Segment Start: DATA TO PROCESS
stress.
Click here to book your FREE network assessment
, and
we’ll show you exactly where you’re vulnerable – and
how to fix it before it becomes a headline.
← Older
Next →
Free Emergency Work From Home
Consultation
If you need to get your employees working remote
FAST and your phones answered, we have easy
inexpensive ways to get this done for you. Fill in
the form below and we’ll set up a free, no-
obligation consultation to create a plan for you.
Segment End: DATA TO PROCESS
#### REQUIREMENT:
Send back all the records above word for word.

#### EXPECTED ANSWER:
stress.
Click here to book your FREE network assessment
, and
we’ll show you exactly where you’re vulnerable – and
how to fix it before it becomes a headline.
← Older
Next →
Free Emergency Work From Home
Consultation
If you need to get your employees working remote
FAST and your phones answered, we have easy
inexpensive ways to get this done for you. Fill in
the form below and we’ll set up a free, no-
obligation consultation to create a plan for you.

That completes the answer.